Helsing, Cheryl; And Others
The purpose of this guide is to help the policy maker address a series of questions regarding the protection and safety of computer systems and data processed within his/her agency. It introduces information systems security concerns, outlines the management issues that must be addressed by agency policies and programs, and describes the essential components of an effective implementation process. The guide is divided into four major sections: (1) Executive Responsibilities (set the security policy of the organization); (2) Executive Goals (reduce risk to an acceptable level, assure organizational continuity, comply with applicable laws and regulations, and assure integrity and confidentiality); (3) Information Protection Program Elements (need for policies and procedures, extension of protection from automated information resources to all forms of media, accountability for information, vulnerability assessment, data access, systems development, hardware/software configuration control, and operational controls); and (4) Information Protection Program Implementation (information protection management, independence of functional areas within the agency, degree of centralization, need for dedicated staff member at program management level, implementation stages, training, monitoring and enforcement, and maintenance). Sources for additional information are also provided. (MAB)

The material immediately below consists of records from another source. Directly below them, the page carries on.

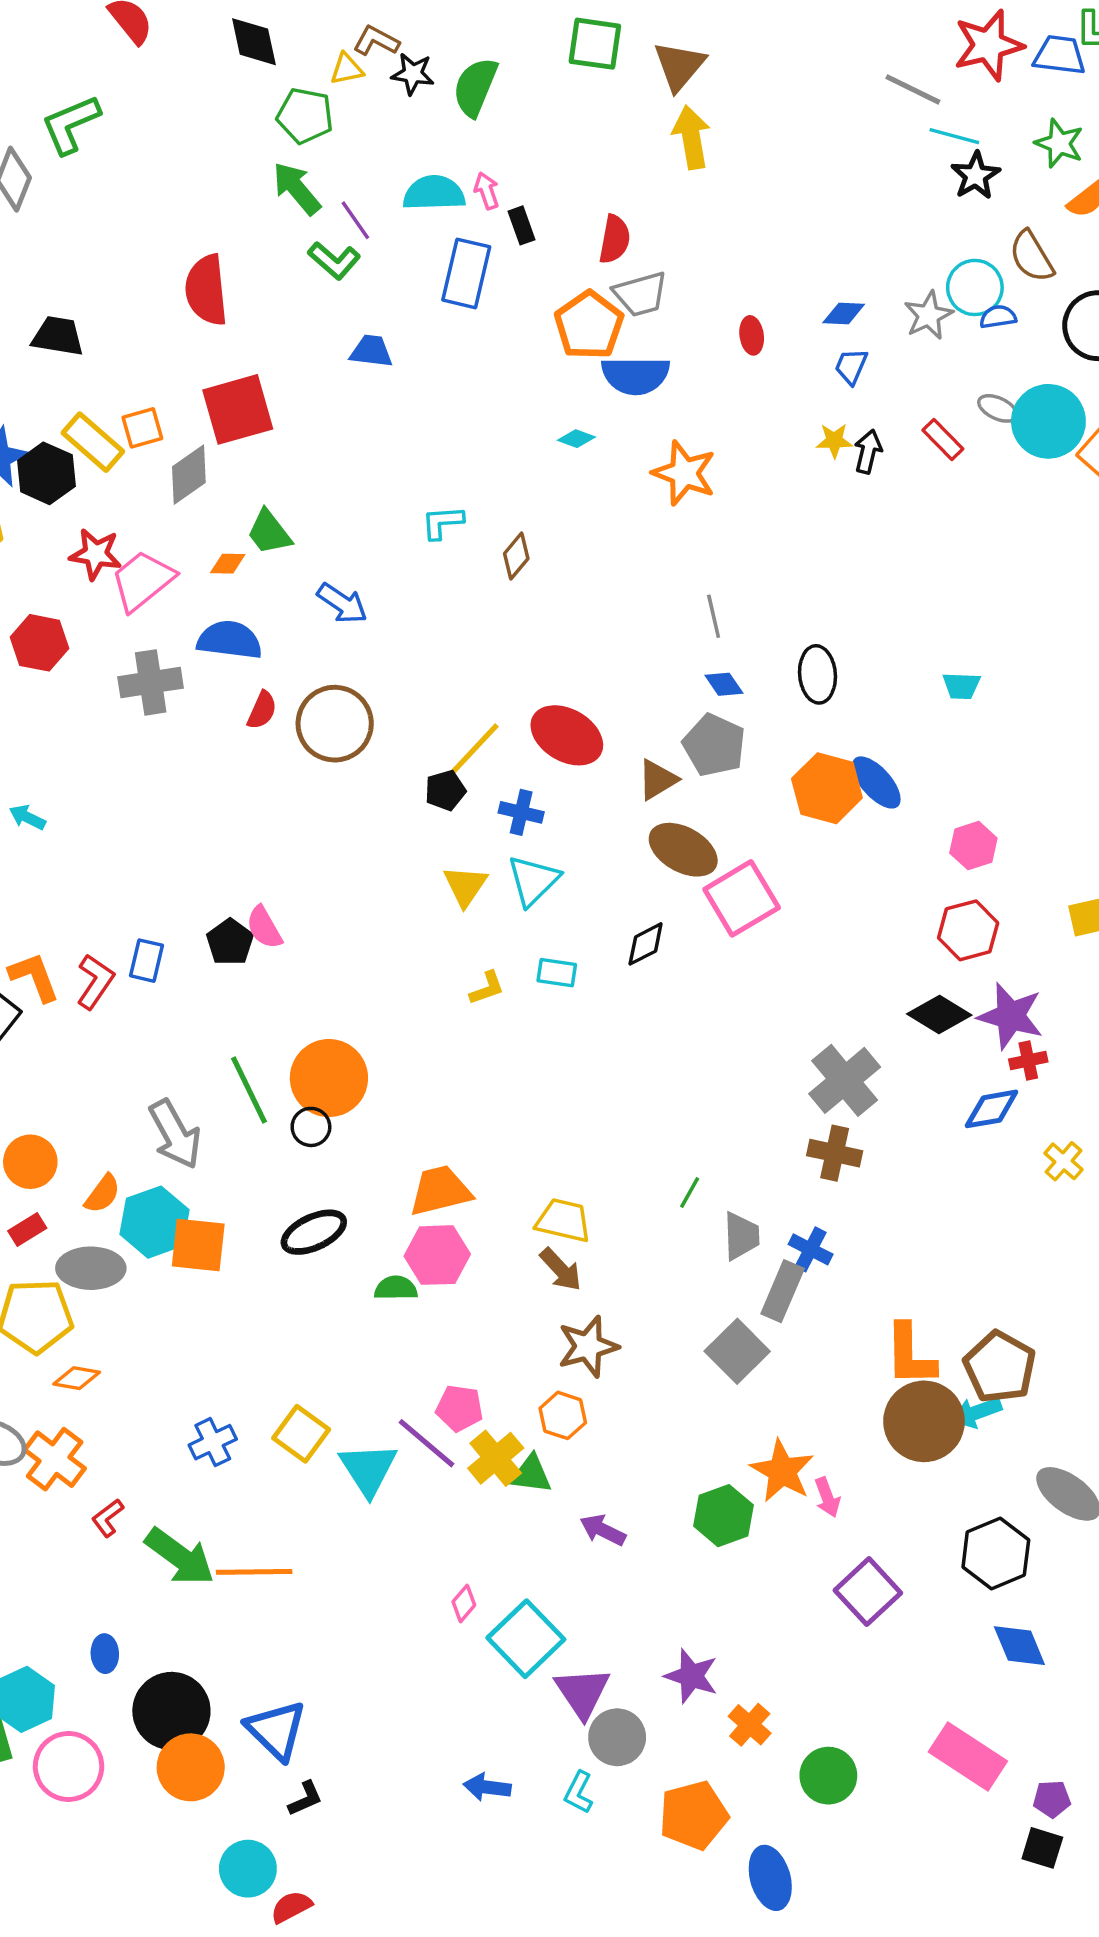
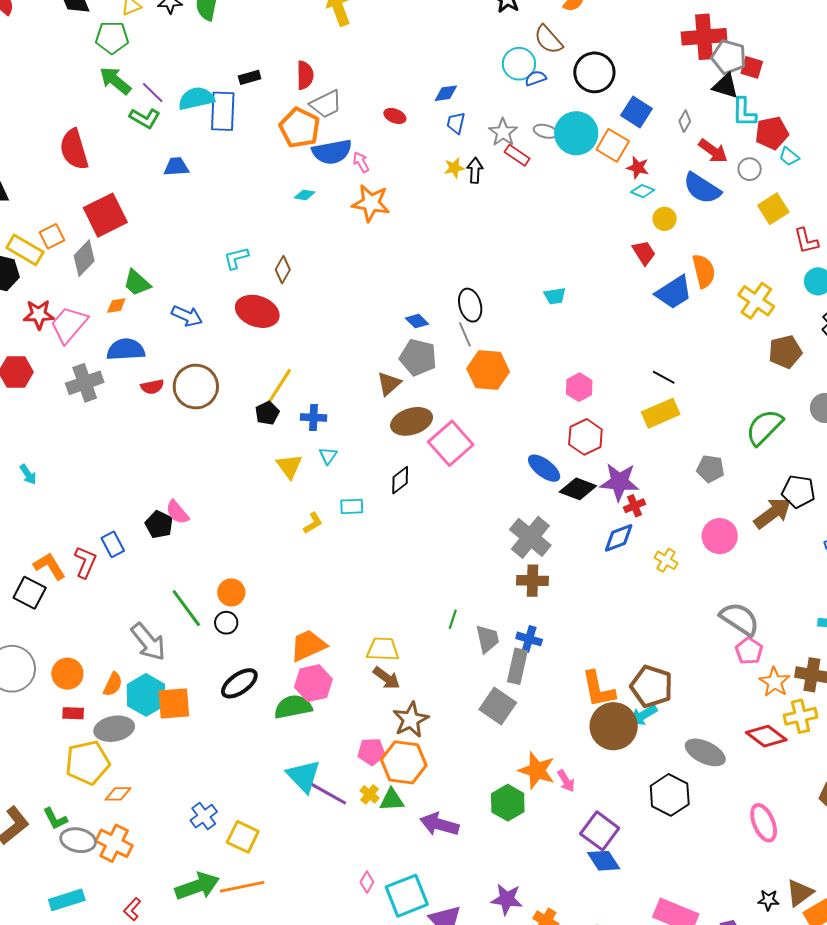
pink arrow: (487, 191) -> (361, 162), moved
cyan semicircle: (434, 193) -> (196, 98), moved
black rectangle: (522, 225) -> (250, 77), turned -75
gray star: (928, 315) -> (503, 132), moved
red ellipse: (752, 335) -> (395, 116), turned -50
gray line: (714, 616) -> (465, 334), moved
red semicircle: (262, 710) -> (152, 387), turned 65
red ellipse: (567, 735) -> (257, 311), moved
blue ellipse: (876, 782) -> (544, 468), moved
cyan arrow: (27, 817) -> (28, 474), turned -140
brown ellipse: (683, 850) -> (412, 421), turned -36
cyan triangle: (533, 880) -> (328, 456), size x0.6
blue rectangle: (146, 961) -> (113, 544), turned -30
orange circle: (329, 1078) -> (231, 592), size x0.6
red rectangle: (27, 1230) -> (73, 713), turned 45
green semicircle: (396, 1288) -> (293, 707), size x1.5
pink pentagon: (459, 1408) -> (371, 752), moved
orange hexagon: (563, 1415) -> (404, 762), size x1.6
yellow square: (301, 1434) -> (243, 837), moved
yellow cross: (496, 1458) -> (370, 794), size x0.6
cyan triangle: (368, 1469) -> (304, 776), moved
red L-shape: (108, 1518) -> (132, 909), moved
purple arrow: (603, 1530) -> (439, 824), size x1.4
green arrow: (180, 1557) -> (197, 886), turned -45
cyan square: (526, 1639) -> (407, 896), turned 33
blue diamond: (1019, 1646) -> (604, 861), moved

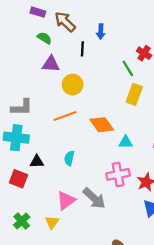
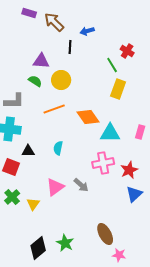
blue arrow: (101, 32) -> (87, 31), turned 72
green semicircle: (44, 38) -> (35, 81), moved
cyan triangle: (126, 142) -> (110, 133), size x1.5
gray arrow: (94, 198) -> (81, 185), size x0.7
green cross: (22, 221) -> (12, 197), moved
yellow triangle: (52, 222) -> (33, 204), moved

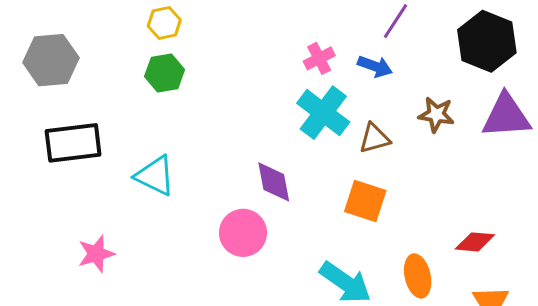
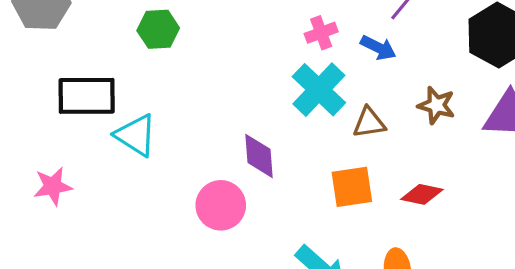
black rectangle: (73, 143) -> (87, 96), moved
orange square: (365, 201) -> (352, 187), turned -33
red diamond: (475, 242) -> (422, 194), moved
pink star: (96, 254) -> (53, 186), moved

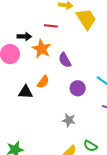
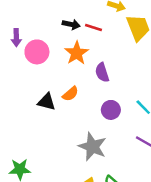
black arrow: (24, 36) -> (71, 24), moved
gray star: (69, 120) -> (92, 147), size x1.6

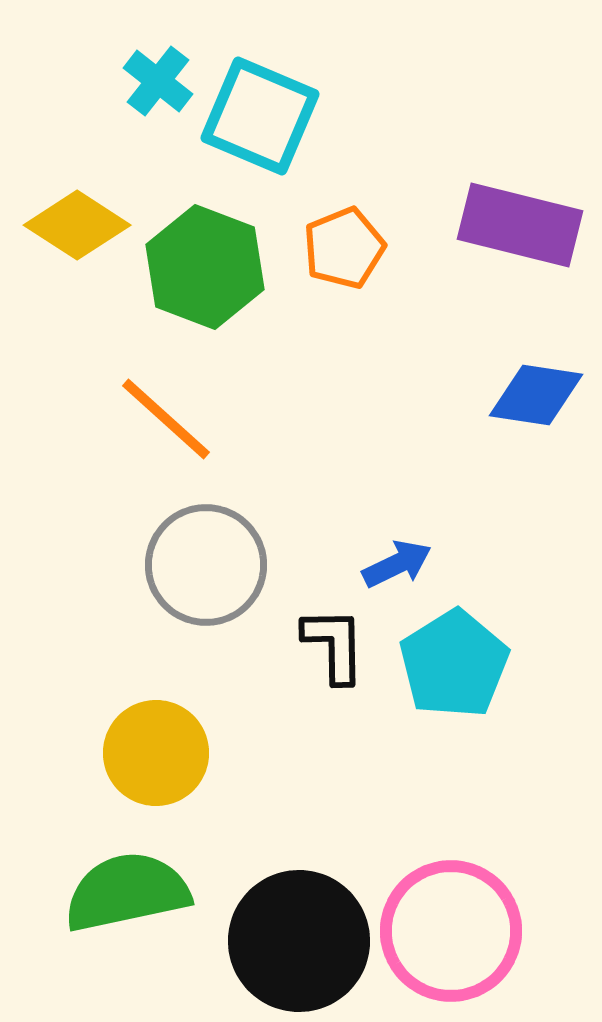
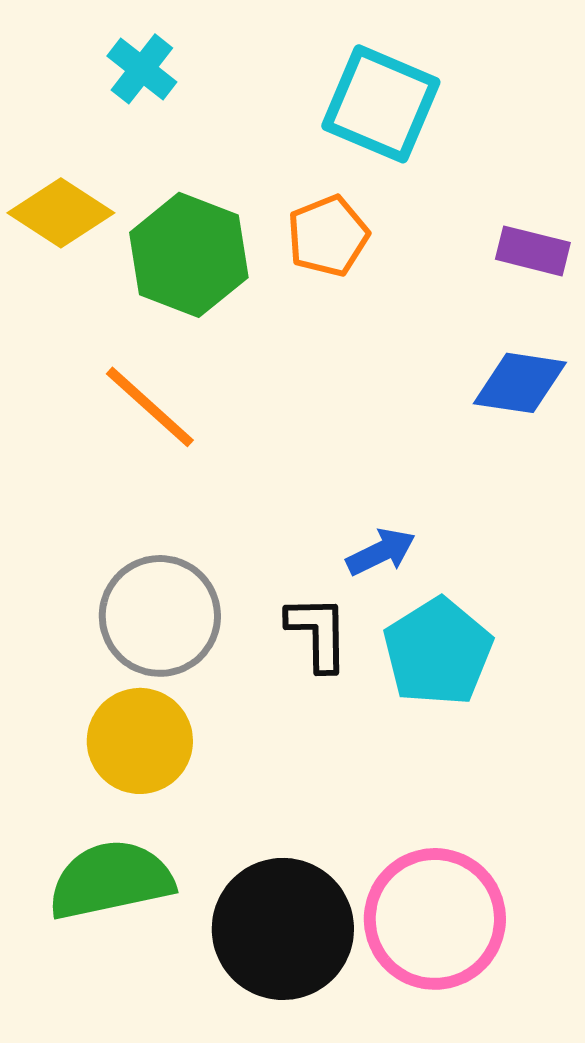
cyan square: (260, 116) -> (381, 104), moved
purple rectangle: (520, 225) -> (533, 251), moved, size x0.6
gray circle: (206, 565) -> (160, 616), moved

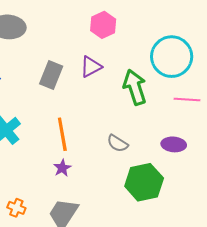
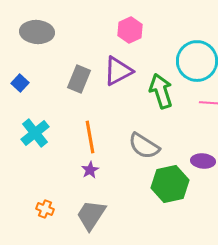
purple triangle: (91, 67) -> (118, 71), size x1.4
gray semicircle: (117, 143) -> (144, 146), size x1.5
purple ellipse: (174, 144) -> (203, 161), moved

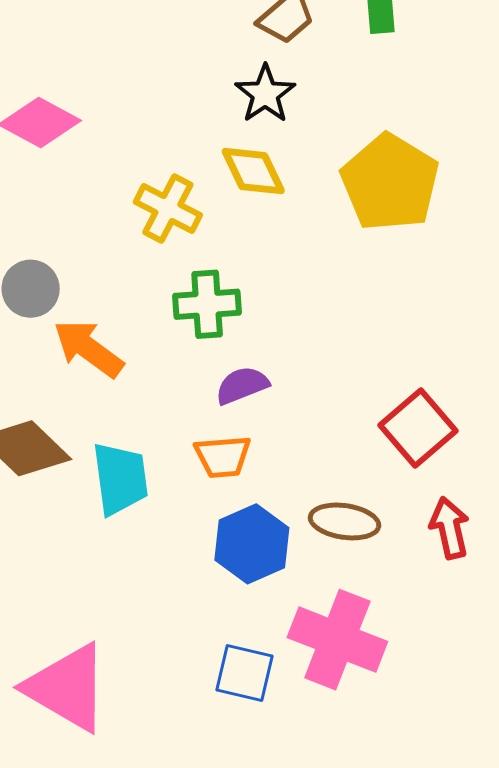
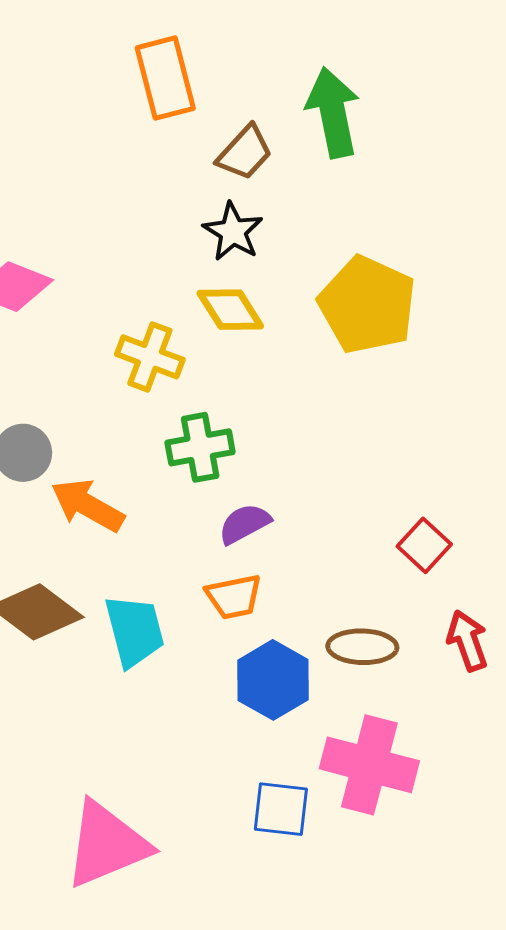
red square: (418, 428) -> (424, 545), size x0.7
pink triangle: (67, 688) -> (107, 845), turned -46

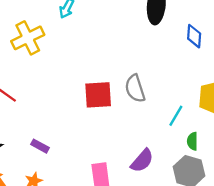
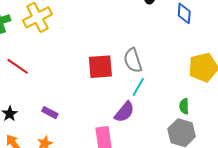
cyan line: (176, 116) -> (138, 87), moved
purple semicircle: (142, 161) -> (124, 112), moved

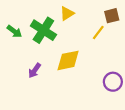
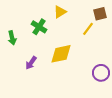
green cross: (43, 30) -> (39, 27), size x0.7
green arrow: (14, 31) -> (12, 38), moved, turned 40

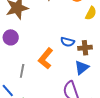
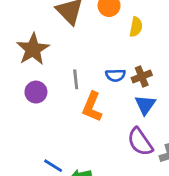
gray line: (22, 71) -> (76, 79), moved

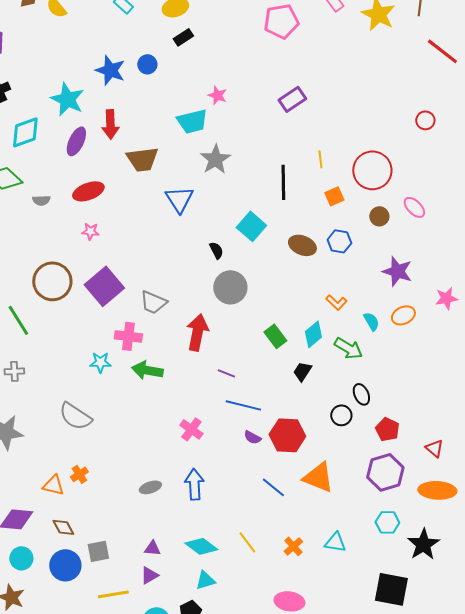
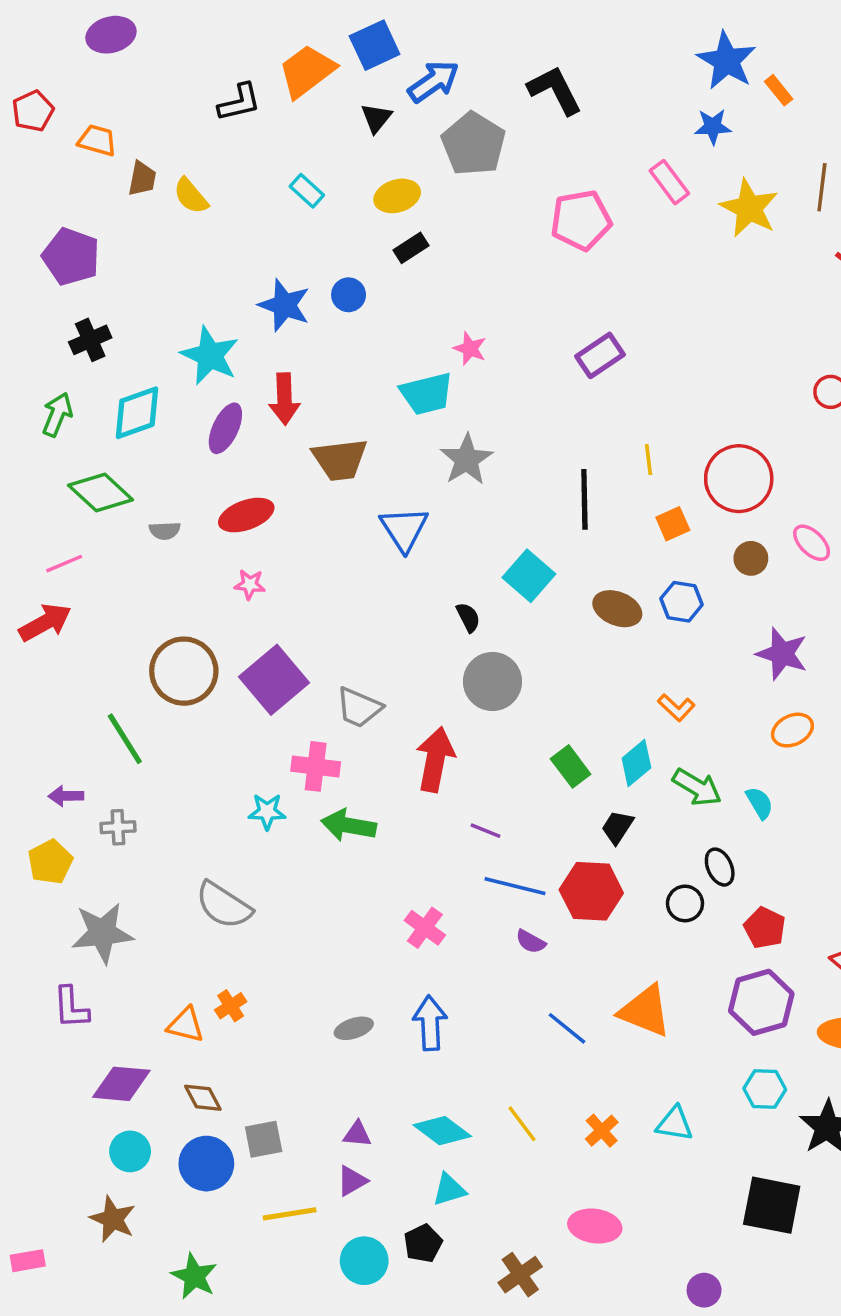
cyan semicircle: (371, 321) -> (760, 803), moved
red hexagon: (287, 435) -> (591, 891), moved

Descriptors: Access to Information, Confidentiality, Decision Making, Information Management, Information Systems, Local Area Networks, Microcomputers, Organizational Development, Organizational Objectives, Policy Formation, Public Agencies, Systems Analysis, Systems Building
Superintendent of Documents, U.S. Government Printing Office, Washington, DC 20402.
Publication Type: Guides - General
Education Level: N/A
Authoring Institution: National Inst. of Standards and Technology, Gaithersburg, MD.
Identifiers: Computer Security
Note: For a related report, see IR 053 510.